Arens, an American who studied engineering at the Massachusetts Institute of Technology and Cal. Tech be fore emigrating to Israel, reported that Israel’s Westwind executive jet already had 10 percent of the American market and that a similar share of the U.S. market had been won by the Elscint CAT scanner, a sophisticated medical diagnostic device.

REPORTS ON MILITARY THREATS

While optimistic about the potential for Israeli economic growth, Arens delivered a sober report on the military threat that he said would face the Jewish state if Saudi Arabia received additional firepower and fuel tanks for the F-15 jet fighter-bombers which the Carter Administration pushed through Congress two years ago and if Jordan received additional tanks from the United States.

He said that Israel, now a “major military power,” was fully able to defend itself against its neighbors “and even those states at some distance from us. But we cannot indefinitely continue our qualitative superiority in the face of new arms sales to Jordan and Saudi Arabia of high quality American equipment.”

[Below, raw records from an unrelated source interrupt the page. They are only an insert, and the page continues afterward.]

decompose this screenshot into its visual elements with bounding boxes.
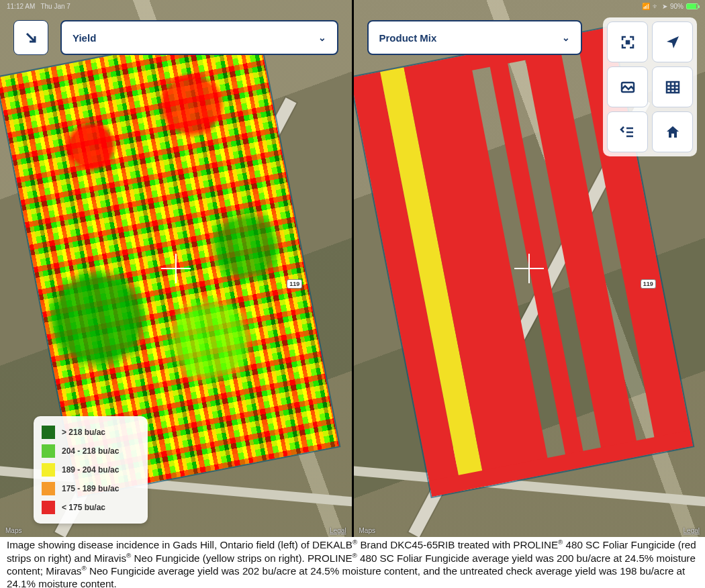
layer-selector-left[interactable]: Yield ⌄ bbox=[60, 20, 338, 55]
location-arrow-icon bbox=[665, 34, 681, 50]
route-badge: 119 bbox=[287, 279, 302, 289]
status-date: Thu Jan 7 bbox=[40, 3, 70, 10]
legend-row: 175 - 189 bu/ac bbox=[42, 479, 140, 498]
status-time-date: 11:12 AM Thu Jan 7 bbox=[7, 3, 70, 10]
legend-swatch bbox=[42, 426, 55, 439]
fullscreen-icon bbox=[620, 34, 636, 50]
battery-percent: 90% bbox=[670, 3, 684, 10]
home-button[interactable] bbox=[652, 111, 693, 152]
legend-label: 204 - 218 bu/ac bbox=[62, 446, 119, 456]
legend-row: 204 - 218 bu/ac bbox=[42, 442, 140, 460]
legend-row: < 175 bu/ac bbox=[42, 498, 140, 517]
collapse-button[interactable] bbox=[13, 20, 48, 55]
home-icon bbox=[665, 124, 681, 140]
legend-label: 189 - 204 bu/ac bbox=[62, 465, 119, 475]
map-panel-right[interactable]: 119 Product Mix ⌄ bbox=[354, 0, 706, 537]
wifi-icon: ᯤ bbox=[653, 3, 659, 10]
status-time: 11:12 AM bbox=[7, 3, 35, 10]
legend-swatch bbox=[42, 482, 55, 495]
battery-icon bbox=[686, 3, 698, 9]
signal-icon: 📶 bbox=[642, 3, 650, 10]
legend-swatch bbox=[42, 463, 55, 477]
chevron-down-icon: ⌄ bbox=[562, 32, 570, 43]
legend-label: 175 - 189 bu/ac bbox=[62, 484, 119, 493]
figure-caption: Image showing disease incidence in Gads … bbox=[7, 538, 698, 588]
map-attribution-brand: Maps bbox=[5, 527, 21, 534]
maps-area: 119 Yield ⌄ > 218 bu/ac204 - 218 bu/ac18… bbox=[0, 0, 705, 537]
status-right: 📶 ᯤ ➤ 90% bbox=[642, 3, 698, 10]
svg-rect-0 bbox=[626, 41, 629, 44]
image-icon bbox=[620, 79, 636, 95]
list-back-icon bbox=[620, 124, 636, 140]
map-attribution-brand: Maps bbox=[359, 527, 375, 534]
legend-swatch bbox=[42, 444, 55, 458]
tool-panel bbox=[603, 17, 697, 156]
route-badge: 119 bbox=[641, 279, 656, 289]
fullscreen-button[interactable] bbox=[607, 21, 648, 62]
legend-row: 189 - 204 bu/ac bbox=[42, 460, 140, 479]
status-bar: 11:12 AM Thu Jan 7 📶 ᯤ ➤ 90% bbox=[0, 0, 705, 12]
yield-legend: > 218 bu/ac204 - 218 bu/ac189 - 204 bu/a… bbox=[34, 416, 148, 524]
chevron-down-icon: ⌄ bbox=[318, 32, 326, 43]
layers-button[interactable] bbox=[607, 111, 648, 152]
map-attribution-legal[interactable]: Legal bbox=[684, 527, 700, 534]
layer-selector-left-label: Yield bbox=[73, 32, 96, 44]
layer-selector-right[interactable]: Product Mix ⌄ bbox=[367, 20, 582, 55]
legend-label: > 218 bu/ac bbox=[62, 428, 105, 437]
map-panel-left[interactable]: 119 Yield ⌄ > 218 bu/ac204 - 218 bu/ac18… bbox=[0, 0, 352, 537]
layer-selector-right-label: Product Mix bbox=[379, 32, 437, 44]
screenshot-button[interactable] bbox=[607, 66, 648, 107]
svg-rect-2 bbox=[667, 82, 679, 93]
legend-swatch bbox=[42, 501, 55, 514]
legend-row: > 218 bu/ac bbox=[42, 423, 140, 442]
table-icon bbox=[665, 79, 681, 95]
arrow-down-right-icon bbox=[23, 30, 39, 46]
table-button[interactable] bbox=[652, 66, 693, 107]
location-arrow-icon: ➤ bbox=[662, 3, 667, 10]
locate-button[interactable] bbox=[652, 21, 693, 62]
map-attribution-legal[interactable]: Legal bbox=[330, 527, 346, 534]
legend-label: < 175 bu/ac bbox=[62, 503, 105, 512]
top-controls-left: Yield ⌄ bbox=[13, 20, 338, 55]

The Knesset leader said he was “deeply impressed by the tremendous work done on the American scene by the American Jewish community” but cautioned that the incoming Reagan Administration was under “powerful pressure” to appease the Arabs rather than to strengthen the U.S. Israeli alliance.

Arens said he believes that Reagan “takes the Soviet threat more seriously than President Carter. Therefore I believe that it is possible to forge a new and strong U.S. -Israeli alliance, one that will strengthen the United States by strengthening Israel.”